BEGIN
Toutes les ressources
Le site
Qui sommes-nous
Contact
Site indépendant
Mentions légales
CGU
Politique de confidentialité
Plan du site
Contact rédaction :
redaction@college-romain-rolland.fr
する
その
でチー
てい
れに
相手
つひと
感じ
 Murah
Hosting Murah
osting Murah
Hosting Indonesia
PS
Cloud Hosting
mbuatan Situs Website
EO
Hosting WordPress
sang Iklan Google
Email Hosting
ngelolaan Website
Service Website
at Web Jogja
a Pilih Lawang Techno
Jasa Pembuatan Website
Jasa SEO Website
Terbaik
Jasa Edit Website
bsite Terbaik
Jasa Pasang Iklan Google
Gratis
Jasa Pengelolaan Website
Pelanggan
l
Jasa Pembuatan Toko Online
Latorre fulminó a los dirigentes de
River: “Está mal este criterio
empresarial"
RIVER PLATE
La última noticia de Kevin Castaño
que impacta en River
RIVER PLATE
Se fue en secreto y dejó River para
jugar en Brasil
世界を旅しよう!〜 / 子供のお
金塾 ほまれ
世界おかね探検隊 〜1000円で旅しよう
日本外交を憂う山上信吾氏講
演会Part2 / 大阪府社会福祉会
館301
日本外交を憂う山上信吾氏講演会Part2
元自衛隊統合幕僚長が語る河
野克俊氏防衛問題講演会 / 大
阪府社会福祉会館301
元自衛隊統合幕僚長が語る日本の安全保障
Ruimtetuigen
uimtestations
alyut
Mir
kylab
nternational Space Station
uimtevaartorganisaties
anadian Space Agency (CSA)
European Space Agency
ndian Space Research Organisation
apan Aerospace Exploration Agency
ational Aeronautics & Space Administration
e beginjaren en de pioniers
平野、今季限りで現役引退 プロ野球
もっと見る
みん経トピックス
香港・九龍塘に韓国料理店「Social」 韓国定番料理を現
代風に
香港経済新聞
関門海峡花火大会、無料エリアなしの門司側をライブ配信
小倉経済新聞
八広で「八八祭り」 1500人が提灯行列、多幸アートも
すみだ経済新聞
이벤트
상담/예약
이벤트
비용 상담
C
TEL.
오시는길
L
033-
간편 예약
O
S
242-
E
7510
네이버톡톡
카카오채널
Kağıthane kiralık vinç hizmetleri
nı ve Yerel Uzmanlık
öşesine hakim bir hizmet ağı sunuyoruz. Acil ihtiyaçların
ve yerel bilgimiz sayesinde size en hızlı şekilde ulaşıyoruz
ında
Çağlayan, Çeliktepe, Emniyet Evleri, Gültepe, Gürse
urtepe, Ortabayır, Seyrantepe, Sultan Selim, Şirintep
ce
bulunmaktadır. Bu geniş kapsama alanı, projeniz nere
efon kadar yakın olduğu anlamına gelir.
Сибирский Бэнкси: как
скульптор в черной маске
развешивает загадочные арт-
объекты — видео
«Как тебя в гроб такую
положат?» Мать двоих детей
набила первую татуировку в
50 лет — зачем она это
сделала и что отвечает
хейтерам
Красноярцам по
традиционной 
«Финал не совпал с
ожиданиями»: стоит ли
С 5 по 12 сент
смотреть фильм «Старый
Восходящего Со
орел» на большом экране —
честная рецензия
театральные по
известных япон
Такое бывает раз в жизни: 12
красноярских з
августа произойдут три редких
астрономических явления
END
__Work instructions__
Out of the data above, transcribe exactly and only the lines starting with the line that has "Jasa Pembuatan Website" and going on through the line that has "日本外交を憂う山上信吾氏講演会Part2", both included.

__Expected answer__
Jasa Pembuatan Website
Jasa SEO Website
Terbaik
Jasa Edit Website
bsite Terbaik
Jasa Pasang Iklan Google
Gratis
Jasa Pengelolaan Website
Pelanggan
l
Jasa Pembuatan Toko Online
Latorre fulminó a los dirigentes de
River: “Está mal este criterio
empresarial"
RIVER PLATE
La última noticia de Kevin Castaño
que impacta en River
RIVER PLATE
Se fue en secreto y dejó River para
jugar en Brasil
世界を旅しよう!〜 / 子供のお
金塾 ほまれ
世界おかね探検隊 〜1000円で旅しよう
日本外交を憂う山上信吾氏講
演会Part2 / 大阪府社会福祉会
館301
日本外交を憂う山上信吾氏講演会Part2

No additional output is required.